Ia yakin Rabiah adalah sosok yang dekat dengan Tuhan. Ia bahkan bersedia untuk menjadi pelayannya. Keesokan harinya, majikan itu memanggil Rabiah dan melontarkan niatnya membebaskan Rabiah. Lalu, Rabiah menegaskan bahwa ia ingin meninggalkan rumah sang majikan untuk mendalami ilmu agamanya.
Rabiah sangat ingin berguru pada mereka yang memiliki berlimpah ilmu. Ia kemudian meninggalkan rumah itu dan berkelana di padang pasir. Bahkan, ia juga mengikuti langkah kakinya hingga ke Tanah Suci, menunaikan ibadah haji. Dalam kurun waktu itu, Rabiah pun mendapatkan guru bernama Hassan Basri.
Di sisi lain, Rabiah tetap membiarkan dirinya tak memiliki banyak harta. Kendi dari tanah liat, karpet usang, serta sebuah bata sebagai bantal merupakan harta berharga yang selalu ia jaga. Namun, itu semua tak menyurutkan semangatnya beribadah. Ia menghabiskan malam merenung dan mendekatkan diri kepada Allah.

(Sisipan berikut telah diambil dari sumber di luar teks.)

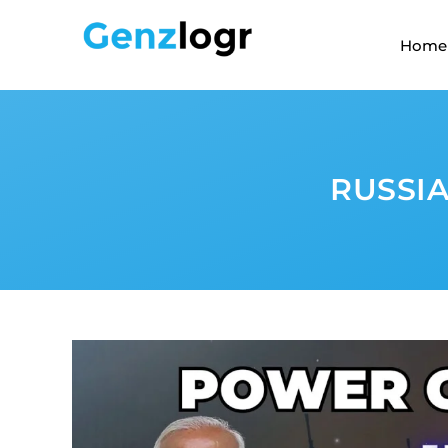
Home
RUSSIA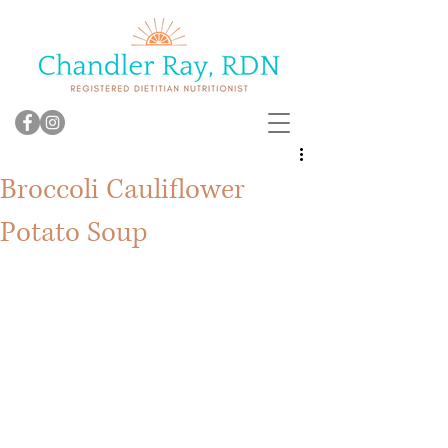
Broccoli Cauliflower
Potato Soup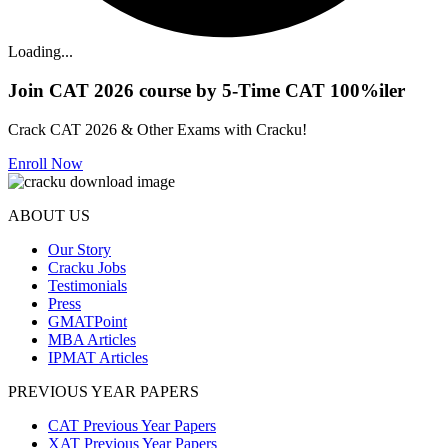
Loading...
Join CAT 2026 course by 5-Time CAT 100%iler
Crack CAT 2026 & Other Exams with Cracku!
Enroll Now
ABOUT US
Our Story
Cracku Jobs
Testimonials
Press
GMATPoint
MBA Articles
IPMAT Articles
PREVIOUS YEAR PAPERS
CAT Previous Year Papers
XAT Previous Year Papers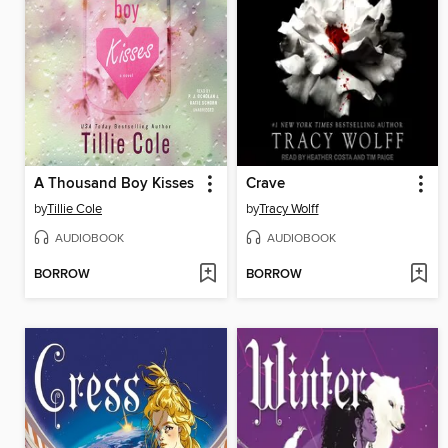
A Thousand Boy Kisses
Crave
by
Tillie Cole
by
Tracy Wolff
AUDIOBOOK
AUDIOBOOK
BORROW
BORROW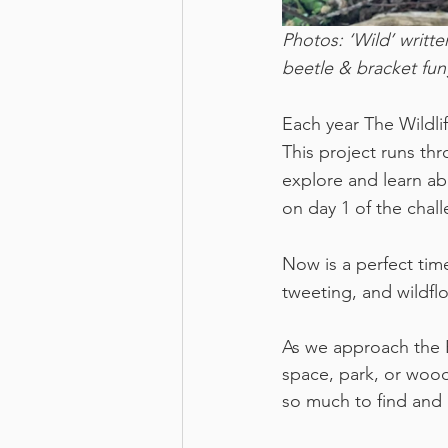
Photos: ‘Wild’ writte
beetle & bracket fung
Each year The Wildli
This project runs th
explore and learn ab
on day 1 of the chal
Now is a perfect time
tweeting, and wildflo
As we approach the 
space, park, or wood
so much to find and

Kabar kesalehan Rabiah kemudian menyebar. Lalu, banyak cendekiawan dan ulama menjalin komunikasi dan berdiskusi dengannya. Menurut dia, sebuah tobat yang diterima Allah adalah anugerah tak terhingga. Ia mengingatkan pula, seseorang yang melakukan dosa kelak mendapatkan balasan atas perbuatan dosanya itu.
Yusuf Al-Qaradhawi dalam bukunya, Fatwa-Fatwa Kontemporer, menyatakan bahwa Ibnul Jauzi mengutip Abdullah bin Isa, menceritakan mengenai kesalehan Rabiah ini. Menurut Abdulla bin Isa, ia pernah masuk ke rumah Rabiah dan melihat wajah Rabiah bercahaya dan dia banyak sekali menangis.
Lalu, ada seorang lelaki yang membaca Alquran tentang neraka, Rabiah menjerit dan terjatuh. Ketika mengingat mati, air mata Rabiah akan meleleh dan gemetarlah tubuhnya,” ungkap Abdullah bin Isa. Abdah binti Abi Syawal, pelayan Rabiah, juga menyampaikan kesaksiannya.
Rabiah, jelas dia, bisa melakukan shalat malam sampai semalam suntuk. Bila fajar terbit, Rabiah tidur sejenak di tempat shalatnya, hingga fajar cerah. Saat Rabiah bangkit dari tidurnya, Abdah mendengar Rabiah berseru berapa lamakah dirinya tertidur dan sampai kapan ia bangun. Menurut Abdah, itu kebiasaan Rabiah hingga meninggal dunia.
Orang-orang saleh menunjuk perkataan Rabiah mengenai rasa takut dan cintanya kepada Allah. Aku memohon ampun kepada Allah karena sedikitnya kejujuranku dalam mengucapkan astaghfirullah.” Menurut Al-Qaradhaqi, ini memperlihatkan Rabiah termasuk orang yang takut sekaligus cinta kepada Allah.
Rabiah, yang lahir pada 98 Hijriah di Basra, mengembuskan napas terakhirnya di Yerusalem pada 184 Hijriah.